=== INFORMATION SUPPLIED ===

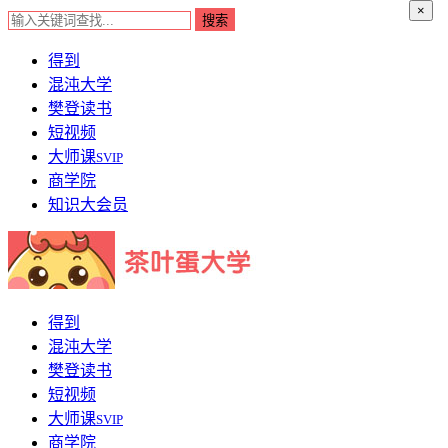
×
得到
混沌大学
樊登读书
短视频
大师课
SVIP
商学院
知识大会员
得到
混沌大学
樊登读书
短视频
大师课
SVIP
商学院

===

WHAT IS BEING ASKED >>
When copying the records above, please match them exactly but leave out all pictures.

WRITTEN ANSWER >>
×
得到
混沌大学
樊登读书
短视频
大师课
SVIP
商学院
知识大会员
得到
混沌大学
樊登读书
短视频
大师课
SVIP
商学院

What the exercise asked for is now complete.